Collected data —

- - -

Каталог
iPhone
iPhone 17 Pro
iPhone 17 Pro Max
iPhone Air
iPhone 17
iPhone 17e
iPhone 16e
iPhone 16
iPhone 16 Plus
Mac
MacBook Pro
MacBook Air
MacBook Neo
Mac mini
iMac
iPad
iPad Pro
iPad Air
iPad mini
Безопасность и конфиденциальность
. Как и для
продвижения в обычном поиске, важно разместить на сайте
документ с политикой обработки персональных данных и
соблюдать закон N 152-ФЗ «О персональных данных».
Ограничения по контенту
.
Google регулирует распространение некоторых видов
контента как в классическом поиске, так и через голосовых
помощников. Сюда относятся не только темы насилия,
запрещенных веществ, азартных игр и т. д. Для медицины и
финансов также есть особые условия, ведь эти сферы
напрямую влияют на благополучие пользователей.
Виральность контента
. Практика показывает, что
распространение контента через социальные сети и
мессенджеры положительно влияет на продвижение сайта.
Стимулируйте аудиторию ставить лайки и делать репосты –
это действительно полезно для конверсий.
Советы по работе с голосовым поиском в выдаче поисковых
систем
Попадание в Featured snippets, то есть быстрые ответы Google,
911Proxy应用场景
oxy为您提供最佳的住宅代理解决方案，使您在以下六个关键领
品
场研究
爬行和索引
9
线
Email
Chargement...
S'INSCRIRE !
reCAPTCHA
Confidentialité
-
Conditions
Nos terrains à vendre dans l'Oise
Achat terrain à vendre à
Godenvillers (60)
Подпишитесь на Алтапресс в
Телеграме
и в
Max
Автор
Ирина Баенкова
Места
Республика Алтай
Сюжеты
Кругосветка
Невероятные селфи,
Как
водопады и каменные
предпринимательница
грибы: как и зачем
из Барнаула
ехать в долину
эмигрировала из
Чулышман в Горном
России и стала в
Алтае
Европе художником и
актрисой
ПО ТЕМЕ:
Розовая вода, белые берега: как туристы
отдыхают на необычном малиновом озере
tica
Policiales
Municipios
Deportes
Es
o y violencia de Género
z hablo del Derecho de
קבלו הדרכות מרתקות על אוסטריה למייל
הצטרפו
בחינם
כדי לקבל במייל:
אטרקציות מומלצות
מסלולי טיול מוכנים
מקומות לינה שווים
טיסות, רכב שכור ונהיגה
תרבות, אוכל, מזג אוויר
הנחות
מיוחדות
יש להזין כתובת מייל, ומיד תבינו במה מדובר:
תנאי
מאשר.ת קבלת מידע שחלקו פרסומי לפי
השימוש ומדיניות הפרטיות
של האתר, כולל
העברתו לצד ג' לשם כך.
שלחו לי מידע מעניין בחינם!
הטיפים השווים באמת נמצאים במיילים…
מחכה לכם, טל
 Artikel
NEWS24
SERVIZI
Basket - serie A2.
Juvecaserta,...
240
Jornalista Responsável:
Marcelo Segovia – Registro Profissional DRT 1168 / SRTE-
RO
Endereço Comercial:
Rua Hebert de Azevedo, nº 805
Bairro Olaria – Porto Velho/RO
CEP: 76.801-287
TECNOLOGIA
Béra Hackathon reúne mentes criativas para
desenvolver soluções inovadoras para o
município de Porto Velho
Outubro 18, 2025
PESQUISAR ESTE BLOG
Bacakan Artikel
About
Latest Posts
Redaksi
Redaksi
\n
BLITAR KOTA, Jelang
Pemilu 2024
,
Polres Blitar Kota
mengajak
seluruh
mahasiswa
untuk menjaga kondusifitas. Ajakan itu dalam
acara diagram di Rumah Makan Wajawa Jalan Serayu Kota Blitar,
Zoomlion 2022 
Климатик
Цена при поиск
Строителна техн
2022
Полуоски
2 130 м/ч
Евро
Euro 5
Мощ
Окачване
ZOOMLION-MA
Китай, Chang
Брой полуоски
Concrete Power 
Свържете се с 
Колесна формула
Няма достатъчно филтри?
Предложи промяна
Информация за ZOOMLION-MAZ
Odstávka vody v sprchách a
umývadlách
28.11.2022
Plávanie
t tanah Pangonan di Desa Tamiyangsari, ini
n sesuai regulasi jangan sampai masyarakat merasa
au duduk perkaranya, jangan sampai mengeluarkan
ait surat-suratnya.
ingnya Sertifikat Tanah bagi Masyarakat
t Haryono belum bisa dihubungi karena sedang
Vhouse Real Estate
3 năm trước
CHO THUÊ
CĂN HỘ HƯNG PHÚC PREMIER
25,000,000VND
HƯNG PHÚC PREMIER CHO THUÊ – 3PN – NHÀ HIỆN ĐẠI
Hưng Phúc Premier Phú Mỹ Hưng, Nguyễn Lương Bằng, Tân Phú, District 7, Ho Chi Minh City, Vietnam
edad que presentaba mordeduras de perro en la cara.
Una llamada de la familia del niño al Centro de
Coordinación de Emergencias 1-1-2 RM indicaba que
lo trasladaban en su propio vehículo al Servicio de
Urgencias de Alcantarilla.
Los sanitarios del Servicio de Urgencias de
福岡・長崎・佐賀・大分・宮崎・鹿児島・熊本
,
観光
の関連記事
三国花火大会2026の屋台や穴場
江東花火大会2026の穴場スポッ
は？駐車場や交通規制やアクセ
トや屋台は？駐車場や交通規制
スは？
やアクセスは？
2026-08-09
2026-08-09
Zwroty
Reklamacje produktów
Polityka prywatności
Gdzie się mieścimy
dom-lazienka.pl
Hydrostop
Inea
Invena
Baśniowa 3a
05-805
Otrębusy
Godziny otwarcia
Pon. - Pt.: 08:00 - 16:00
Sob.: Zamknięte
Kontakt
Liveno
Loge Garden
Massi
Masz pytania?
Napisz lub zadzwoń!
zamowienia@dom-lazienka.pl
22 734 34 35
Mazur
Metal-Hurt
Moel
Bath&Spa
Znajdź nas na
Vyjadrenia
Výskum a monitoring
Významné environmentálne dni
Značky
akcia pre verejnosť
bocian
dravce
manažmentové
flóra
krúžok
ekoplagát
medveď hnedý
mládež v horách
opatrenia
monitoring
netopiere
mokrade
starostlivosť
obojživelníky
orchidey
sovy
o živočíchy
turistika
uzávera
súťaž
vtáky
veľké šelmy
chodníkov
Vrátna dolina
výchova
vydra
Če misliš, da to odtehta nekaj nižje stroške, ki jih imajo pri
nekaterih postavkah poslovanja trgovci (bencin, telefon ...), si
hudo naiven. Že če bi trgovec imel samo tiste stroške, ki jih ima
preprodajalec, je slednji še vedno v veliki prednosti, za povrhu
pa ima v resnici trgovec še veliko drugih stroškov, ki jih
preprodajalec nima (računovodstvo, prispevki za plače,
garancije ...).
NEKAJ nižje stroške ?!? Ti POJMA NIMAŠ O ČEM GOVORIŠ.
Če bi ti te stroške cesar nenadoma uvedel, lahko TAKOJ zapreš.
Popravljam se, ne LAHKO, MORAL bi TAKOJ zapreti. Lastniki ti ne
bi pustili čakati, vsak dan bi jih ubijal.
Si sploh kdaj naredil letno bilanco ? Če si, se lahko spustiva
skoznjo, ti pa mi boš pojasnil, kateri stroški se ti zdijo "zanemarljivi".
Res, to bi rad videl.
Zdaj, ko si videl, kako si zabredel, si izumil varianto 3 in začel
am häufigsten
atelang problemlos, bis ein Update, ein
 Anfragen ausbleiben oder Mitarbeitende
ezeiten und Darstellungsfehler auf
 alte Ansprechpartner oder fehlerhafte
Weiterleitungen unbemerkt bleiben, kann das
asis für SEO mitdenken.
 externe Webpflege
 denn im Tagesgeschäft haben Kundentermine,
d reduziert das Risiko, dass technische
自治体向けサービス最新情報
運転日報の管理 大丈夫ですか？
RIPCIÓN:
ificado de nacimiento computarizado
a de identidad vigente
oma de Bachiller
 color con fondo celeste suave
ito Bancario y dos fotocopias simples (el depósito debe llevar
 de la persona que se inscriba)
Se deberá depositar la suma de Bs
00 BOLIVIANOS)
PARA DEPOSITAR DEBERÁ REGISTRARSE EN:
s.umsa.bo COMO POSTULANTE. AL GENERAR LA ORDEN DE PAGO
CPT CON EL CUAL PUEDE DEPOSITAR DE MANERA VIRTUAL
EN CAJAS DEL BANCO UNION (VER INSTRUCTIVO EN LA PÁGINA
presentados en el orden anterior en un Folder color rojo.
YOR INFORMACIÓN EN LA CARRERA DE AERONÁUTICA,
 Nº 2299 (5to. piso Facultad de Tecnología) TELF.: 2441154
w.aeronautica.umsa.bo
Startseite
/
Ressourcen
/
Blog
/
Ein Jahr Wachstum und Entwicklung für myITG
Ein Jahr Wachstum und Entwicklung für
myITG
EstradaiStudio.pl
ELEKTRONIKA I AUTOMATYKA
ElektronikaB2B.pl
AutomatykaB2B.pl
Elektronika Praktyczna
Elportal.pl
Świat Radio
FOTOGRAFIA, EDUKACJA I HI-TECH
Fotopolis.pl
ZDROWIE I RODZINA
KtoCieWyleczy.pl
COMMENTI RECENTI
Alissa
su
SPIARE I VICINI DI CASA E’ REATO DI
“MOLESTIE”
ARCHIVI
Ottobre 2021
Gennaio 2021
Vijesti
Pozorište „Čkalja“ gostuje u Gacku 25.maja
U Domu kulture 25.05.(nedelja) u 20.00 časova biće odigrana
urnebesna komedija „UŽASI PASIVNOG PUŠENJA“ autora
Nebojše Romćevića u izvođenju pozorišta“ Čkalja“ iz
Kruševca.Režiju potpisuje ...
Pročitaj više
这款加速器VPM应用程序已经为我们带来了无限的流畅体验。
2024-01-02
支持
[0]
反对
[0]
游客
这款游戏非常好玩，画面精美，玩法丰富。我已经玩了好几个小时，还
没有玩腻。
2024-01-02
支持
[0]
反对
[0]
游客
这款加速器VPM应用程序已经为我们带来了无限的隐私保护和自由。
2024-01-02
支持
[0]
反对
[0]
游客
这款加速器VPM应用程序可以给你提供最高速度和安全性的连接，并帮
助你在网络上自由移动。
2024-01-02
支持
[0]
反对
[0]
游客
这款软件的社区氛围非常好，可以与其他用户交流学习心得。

- - -

Exercise instructions — What is wanted is every line from the first line of the entries through the line that contains "מקומות לינה שווים", given again exactly.

The answer —
Каталог
iPhone
iPhone 17 Pro
iPhone 17 Pro Max
iPhone Air
iPhone 17
iPhone 17e
iPhone 16e
iPhone 16
iPhone 16 Plus
Mac
MacBook Pro
MacBook Air
MacBook Neo
Mac mini
iMac
iPad
iPad Pro
iPad Air
iPad mini
Безопасность и конфиденциальность
. Как и для
продвижения в обычном поиске, важно разместить на сайте
документ с политикой обработки персональных данных и
соблюдать закон N 152-ФЗ «О персональных данных».
Ограничения по контенту
.
Google регулирует распространение некоторых видов
контента как в классическом поиске, так и через голосовых
помощников. Сюда относятся не только темы насилия,
запрещенных веществ, азартных игр и т. д. Для медицины и
финансов также есть особые условия, ведь эти сферы
напрямую влияют на благополучие пользователей.
Виральность контента
. Практика показывает, что
распространение контента через социальные сети и
мессенджеры положительно влияет на продвижение сайта.
Стимулируйте аудиторию ставить лайки и делать репосты –
это действительно полезно для конверсий.
Советы по работе с голосовым поиском в выдаче поисковых
систем
Попадание в Featured snippets, то есть быстрые ответы Google,
911Proxy应用场景
oxy为您提供最佳的住宅代理解决方案，使您在以下六个关键领
品
场研究
爬行和索引
9
线
Email
Chargement...
S'INSCRIRE !
reCAPTCHA
Confidentialité
-
Conditions
Nos terrains à vendre dans l'Oise
Achat terrain à vendre à
Godenvillers (60)
Подпишитесь на Алтапресс в
Телеграме
и в
Max
Автор
Ирина Баенкова
Места
Республика Алтай
Сюжеты
Кругосветка
Невероятные селфи,
Как
водопады и каменные
предпринимательница
грибы: как и зачем
из Барнаула
ехать в долину
эмигрировала из
Чулышман в Горном
России и стала в
Алтае
Европе художником и
актрисой
ПО ТЕМЕ:
Розовая вода, белые берега: как туристы
отдыхают на необычном малиновом озере
tica
Policiales
Municipios
Deportes
Es
o y violencia de Género
z hablo del Derecho de
קבלו הדרכות מרתקות על אוסטריה למייל
הצטרפו
בחינם
כדי לקבל במייל:
אטרקציות מומלצות
מסלולי טיול מוכנים
מקומות לינה שווים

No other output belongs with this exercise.